We're big in electronics because of Foxconn. We also have Commscope, which does telecommunications equipment. We have metal fabrication companies and metal stampers. We have plastic injection. We're starting to see more value-added agriculture. We have a company from New Orleans making what's called chili mash. If you like hot sauce, the basis of your hot sauce is chili squeezings and seasonings. That company has got 120, 40-foot-high silos of chili mash.
We've got an onion processor. We've fresh produce importers, third-party logistics and public warehousing.
Incidentally, during the worst of the tariff/no tariff situation in the past few weeks, public warehousing has been one of the most successful sectors to operate because everybody's been preemptively bringing in product before they get hit with tariffs. They're storing them [inventories] in public warehouses.
We have the Union Pacific intermodal yard and diesel refueling station. We get about 55 to 60 trains a day through the Santa Teresa region. Then, of course, our lifeblood: We wouldn't be here if it wasn't for the Santa Teresa port of entry, which is the sixth-largest port of entry in terms of trade on the entire U.S.–Mexico border.
Q. Have infrastructure, services and worker training kept up with the growth at the Santa Teresa port of entry?
Our big challenge is infrastructure, particularly our water wastewater system. We're constantly working with the [New Mexico] Legislature, the executive branch up in Santa Fe and federal agencies to keep modernizing our water wastewater system.
In terms of the workforce, I think everybody's scrambling. Every time we recruit a new business, our existing businesses in the industrial park tend to call me and say, “Hey, how much are they paying at entry level?” They don't want to lose their employees to another company paying 50 cents or $1 an hour or more. We're starting to see more automated processes in production. On the good side, it makes them [companies] productive, and the labor issue becomes less pronounced.
Q. Growing the port of entry hasn’t been easy.

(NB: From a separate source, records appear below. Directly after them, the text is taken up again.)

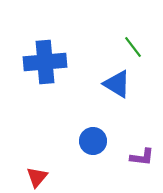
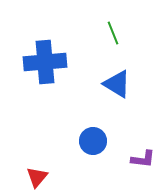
green line: moved 20 px left, 14 px up; rotated 15 degrees clockwise
purple L-shape: moved 1 px right, 2 px down
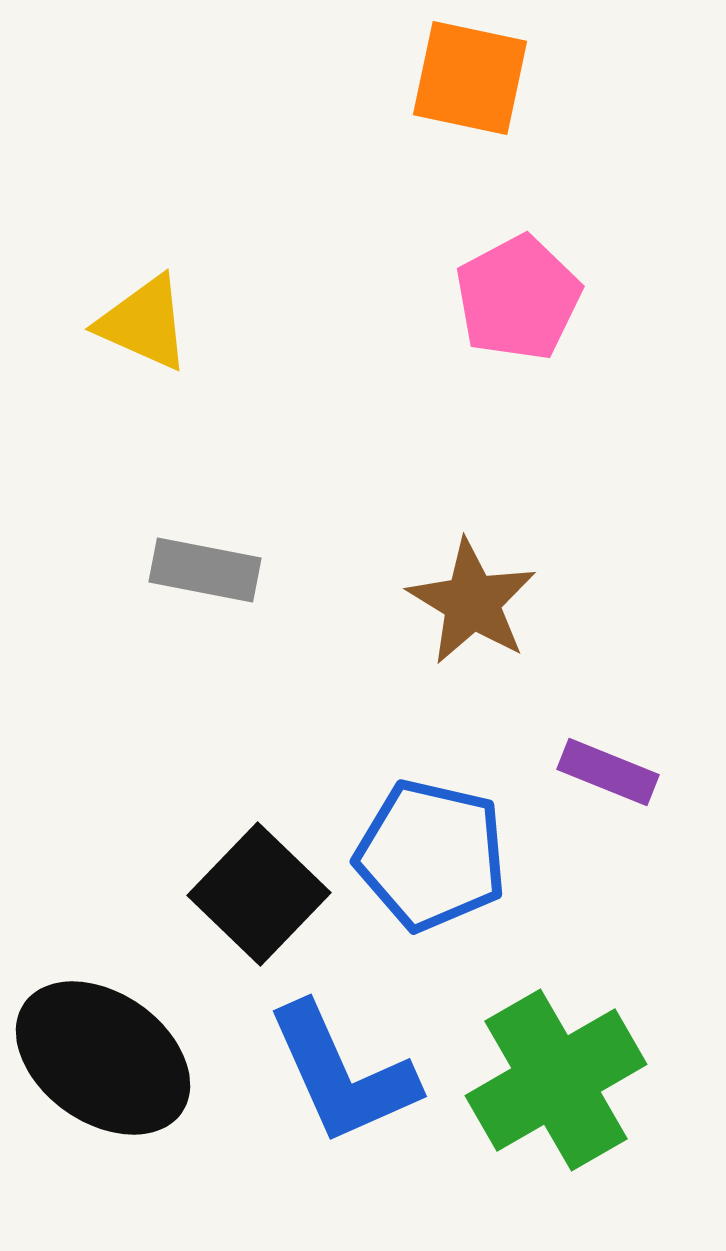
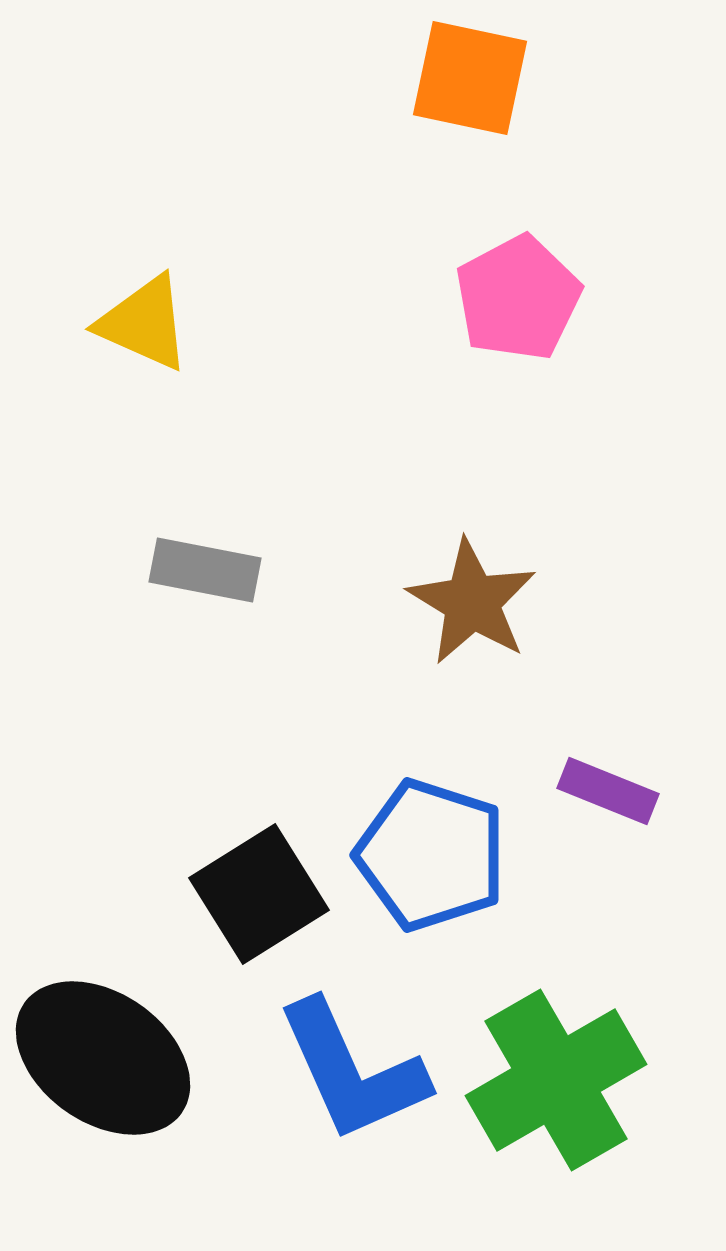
purple rectangle: moved 19 px down
blue pentagon: rotated 5 degrees clockwise
black square: rotated 14 degrees clockwise
blue L-shape: moved 10 px right, 3 px up
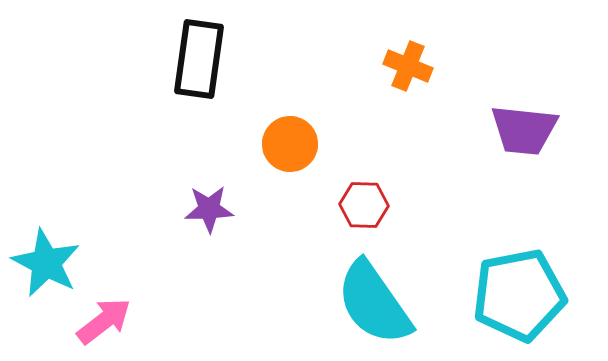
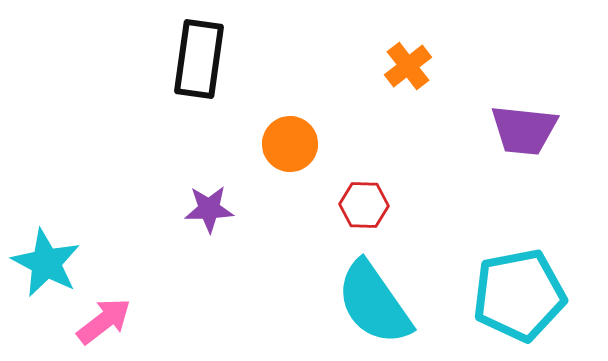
orange cross: rotated 30 degrees clockwise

What bumps in the road did you experience getting here?
I'll tell you a silly story. Back in 1993, I think the Mexican side was [initially] a little irritated with us, that we kind of strong-armed them to put their infrastructure in. The Mexicans built their port facilities on a permanent basis—bricks and mortar.
We got caught flat footed in New Mexico. We had to put in two prefab buildings that we brought from the state prison. They were essentially trailers. And get this, they were conjugal visit trailers. We had that as our port of entry for five years.
We finally built the permanent port in 1998. And then I thought, “OK, we built it. They will come.” It's not that simple. You've got to convince customs agents and logistics companies to change their mentality, to go through a new port of entry. We have the fastest port of entry in terms of crossing for commercial trucks.
But that wasn't enough until people started coming through during emergencies or when the ports in El Paso were closed. Finally, we are realizing the dream of Santa Teresa as being a major economic engine.
We contribute about $2 billion a year to the New Mexico economy out of the Santa Teresa industrial base, according to New Mexico State University's economic impact study. To put that in perspective, film in New Mexico—we have Netflix; New Mexico is big on film—does about $800 million a year. Our Spaceport America [in Las Cruces], where Sir Richard Branson launches his rockets, has been open about 15 years, and they've done about $1 billion in business during those 15 years.
We're finally achieving what I dreamt of 30 years ago: that we could be a major economic pillar of the New Mexico economy. It's come true.
This is an edited and abridged version of a conversation available on the Southwest Economy Podcast.